This spring I changed that. I made my usually commute to the French Broad, fishing into the afternoon but leaving an hour earlier than I needed to. Before crossing the bridge over the stream on my return trip, I eased the car onto the shoulder of the road. I slipped back into my waders and put together my three-weight rod before climbing down a steep embankment to the stream.

Follow upstream to enter brook trout nirvana.
I stood abreast a deep pool that formed just downstream of the bridge. A plume of fast water rushed in at its head before being cleaved by a midstream boulder. Two separate current seams eased down either side of the pool. The water was slightly stained from recent rains, but still allowed enough clarity for trout to hopefully find my flies. I tied a yellow stimulator to the end of my leader and tied on an additional two feet of tippet from the bend of the stimulator’s hook.
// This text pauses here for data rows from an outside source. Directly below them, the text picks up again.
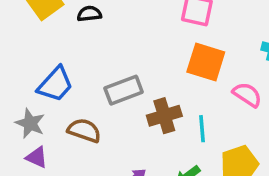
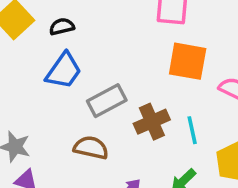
blue trapezoid: (55, 84) -> (64, 71), moved
brown semicircle: (84, 130) -> (91, 148), moved

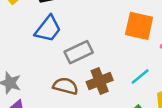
brown cross: (152, 122) -> (100, 81), moved
cyan line: (192, 130) -> (140, 76), turned 60

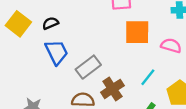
blue trapezoid: (48, 29) -> (57, 52), turned -52

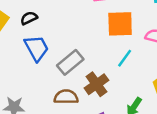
cyan line: (148, 77) -> (125, 58), moved

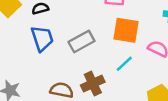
gray rectangle: (70, 62) -> (82, 41), moved

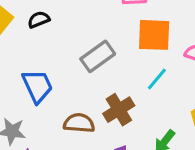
blue trapezoid: (42, 38) -> (37, 86), moved

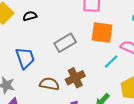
cyan line: (157, 79) -> (111, 61), moved

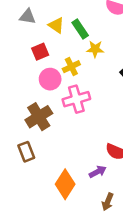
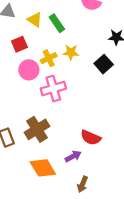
yellow star: (95, 49) -> (71, 52), moved
brown cross: (39, 117) -> (37, 129), moved
orange diamond: (65, 184) -> (43, 168), turned -64

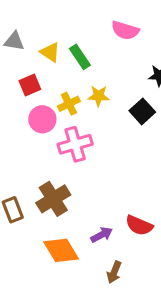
red semicircle: (91, 138) -> (139, 225), moved

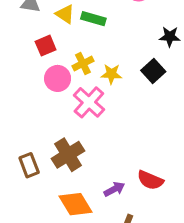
green rectangle: (80, 57) -> (93, 19), turned -40
yellow star: (99, 96) -> (111, 74), moved
pink cross: (75, 144) -> (89, 102), turned -32

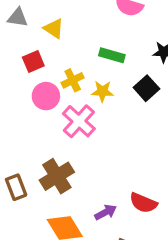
green rectangle: (93, 19) -> (112, 55), moved

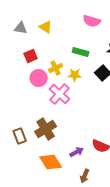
yellow triangle: (54, 29) -> (46, 27), moved

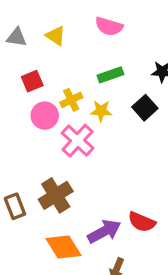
pink semicircle: (92, 21) -> (109, 26), moved
green rectangle: (81, 52) -> (110, 75), turned -35
purple arrow: (77, 152) -> (104, 231), size x1.5

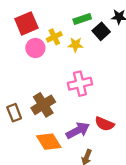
red square: (32, 81) -> (26, 23), size x1.5
black square: (145, 108) -> (101, 31), moved
pink cross: (78, 141) -> (80, 84), moved, turned 35

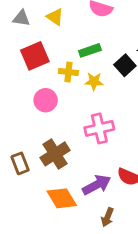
green rectangle: (82, 19) -> (90, 50), moved
yellow cross: (54, 37) -> (68, 72), turned 32
pink circle: (35, 48) -> (46, 100), moved

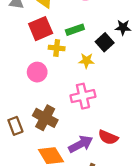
red square: (35, 56) -> (41, 29), moved
yellow star: (94, 81) -> (86, 61), moved
brown cross: (55, 154) -> (45, 118), turned -30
To the tippet I tied a small pheasant tail nymph. I stripped out line and lobbed a roll cast to the head of the nearside seam and let my flies drift back towards me. After several uneventful drifts I let out more line and cast to the farther current seam. The stimulator submerged with a sharp tug as it drifted past the boulder, but I set late, and my flies shot out of the water and into the surrounding foliage.
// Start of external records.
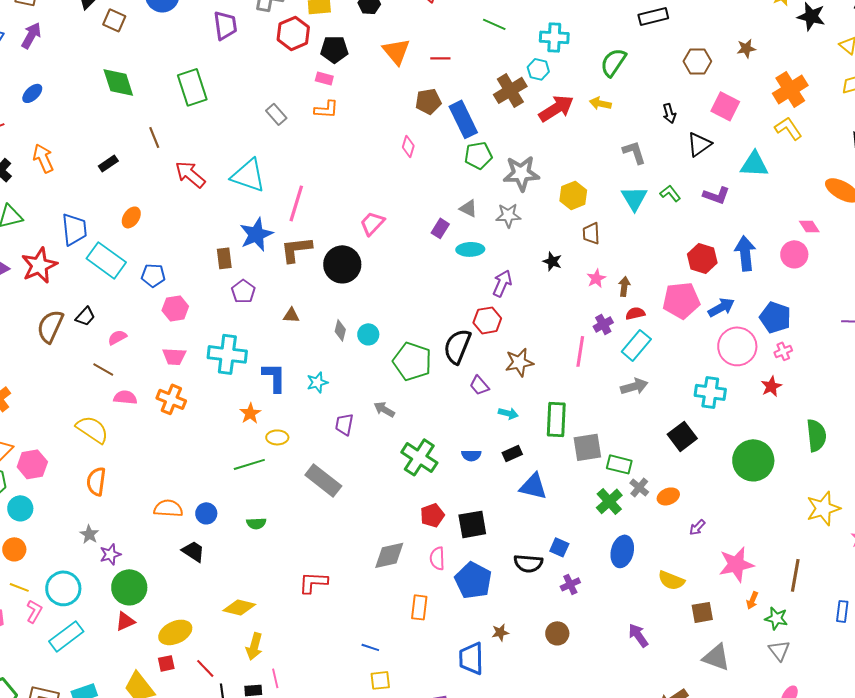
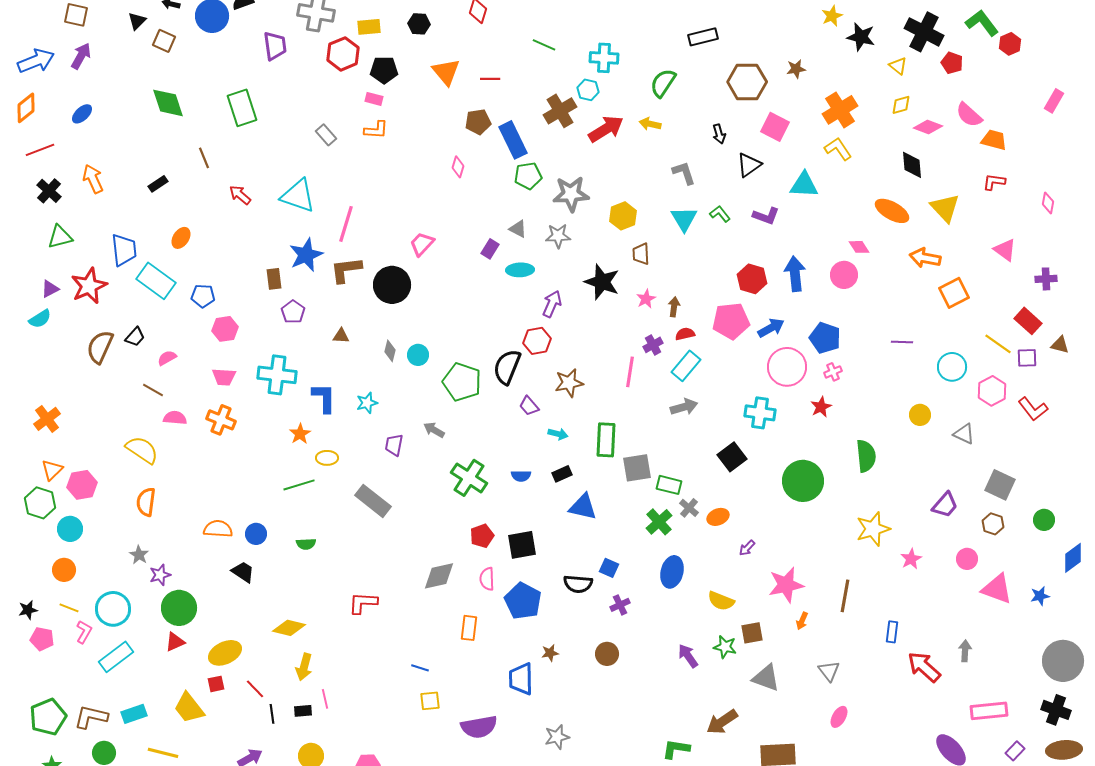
brown hexagon: (697, 61) -> (747, 82), size x1.4
red arrow: (190, 174) -> (240, 195), size x0.7
black star: (552, 261) -> (602, 282), size x1.8
green star: (776, 618) -> (725, 647), moved

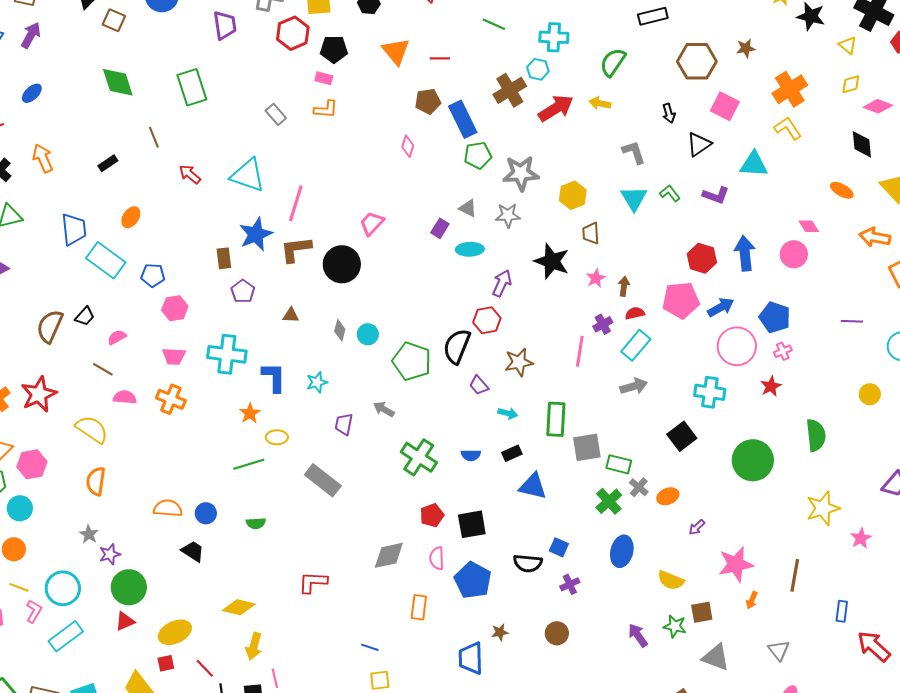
orange ellipse: (892, 211) -> (842, 190), size x0.7
red star: (89, 286) -> (39, 394), moved

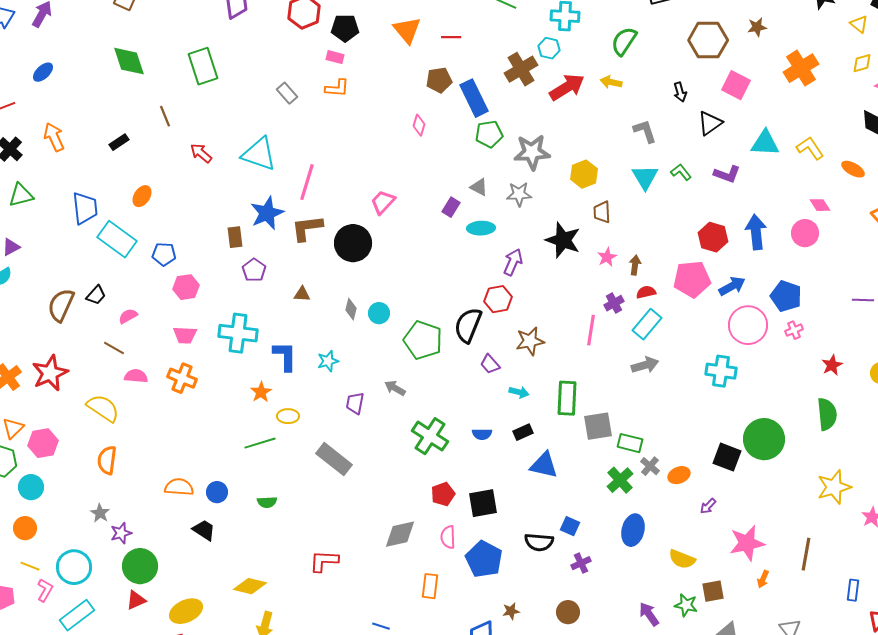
yellow L-shape: (788, 128) -> (810, 148), moved
red star: (771, 386) -> (832, 365), moved
black square: (682, 436) -> (727, 457), moved, turned -32

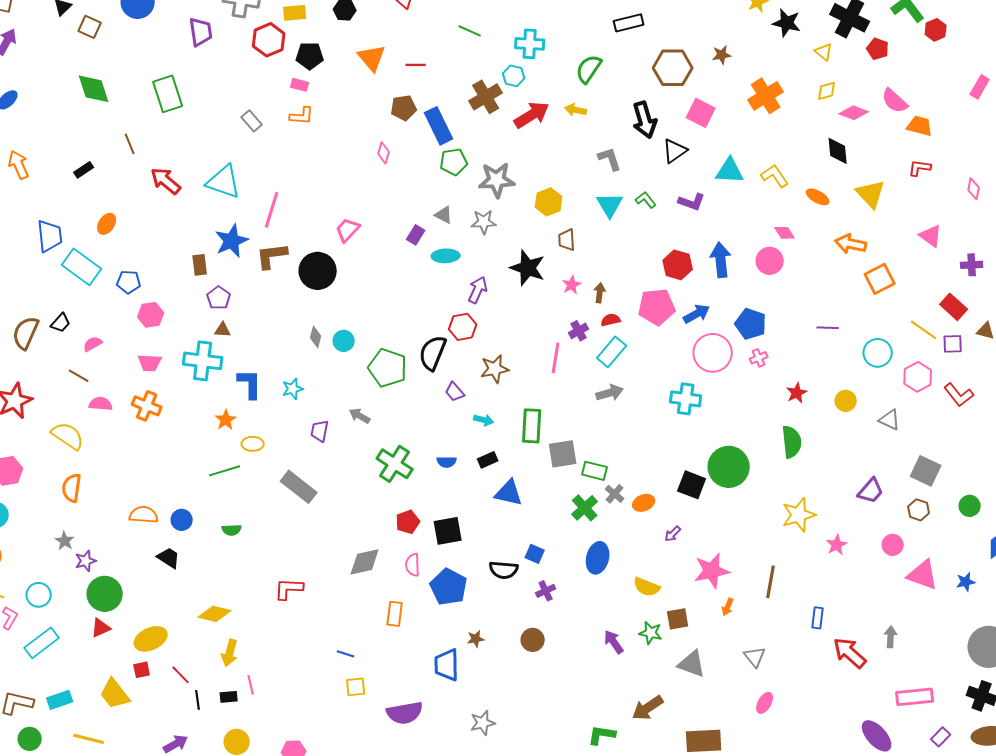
black arrow: (680, 92) -> (645, 120), size x1.8
red arrow: (201, 153) -> (166, 181), size x1.4
brown triangle: (302, 294) -> (223, 330), moved
cyan circle: (74, 567) -> (39, 595), size x0.7

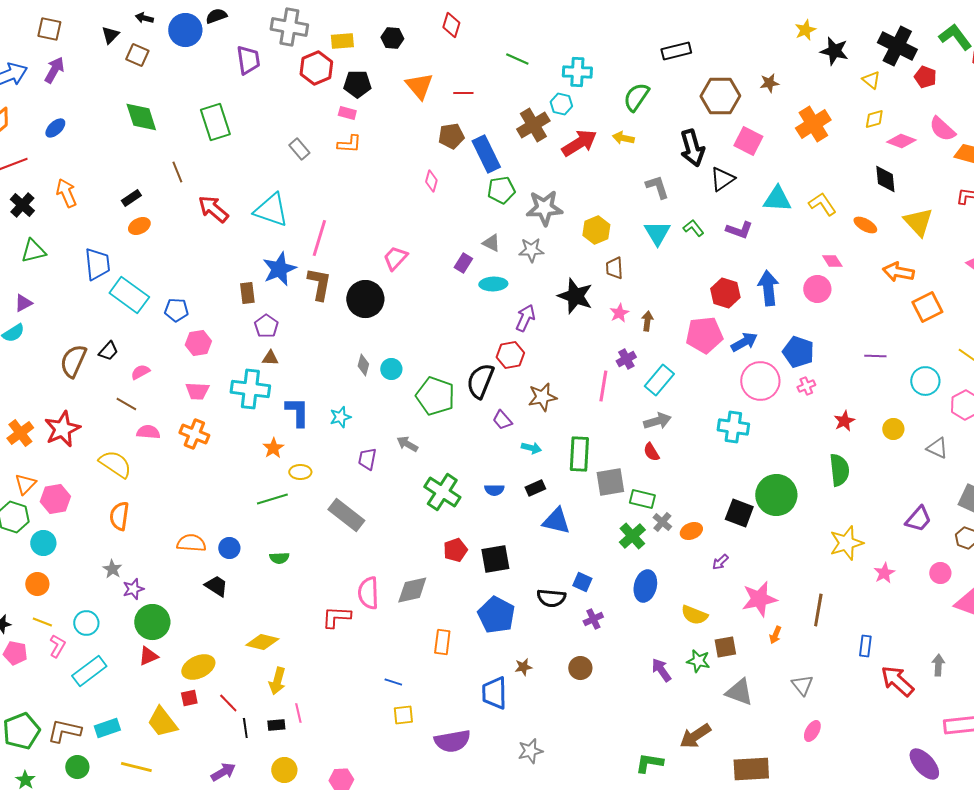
orange ellipse: (107, 224) -> (139, 226), moved, turned 30
brown L-shape: (272, 256) -> (319, 284), turned 108
red semicircle: (611, 320) -> (651, 452), moved, turned -108
pink semicircle: (413, 565) -> (368, 593), moved, size x1.4

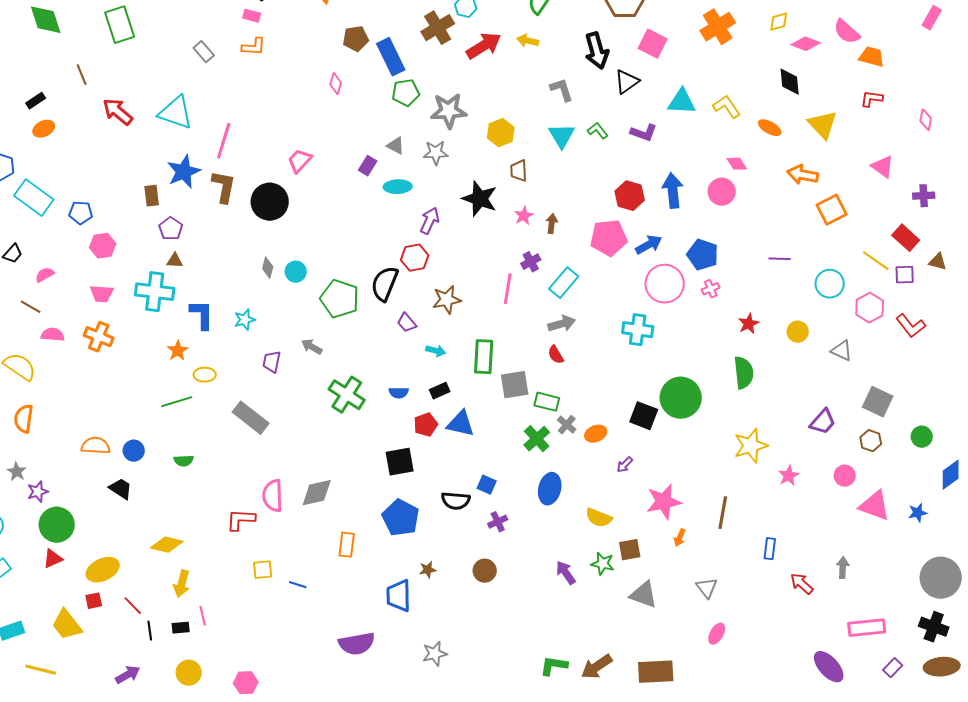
red pentagon: (455, 550) -> (426, 425), moved
red arrow: (897, 681) -> (802, 584), size x0.7
yellow square: (403, 715) -> (263, 570), moved
brown arrow: (695, 736) -> (597, 667), moved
I turned upstream after disentangling my flies. Above the bridge the stream was redirected on its right bank by a chunk of bedrock, forming a fishy-looking run. Crouching low, I inched forward under the bridge and into casting position on the other side. A cast led to an aggressive splash when the stimulator reached the rock face, and this time my set was met with the resistance of a fish. I reined the fish downstream as he cut across the run, slowly guiding him into my waiting net. I recognized the vermiculation patterning his back instantly- a native brook trout. The hook fell from his jaw as I took a quick second of admiration before releasing him.
Above me the stream stair stepped through a series of plunge pools. I wondered how many times I had driven over these brook trout, the jewels of the mountains, just to chase them elsewhere.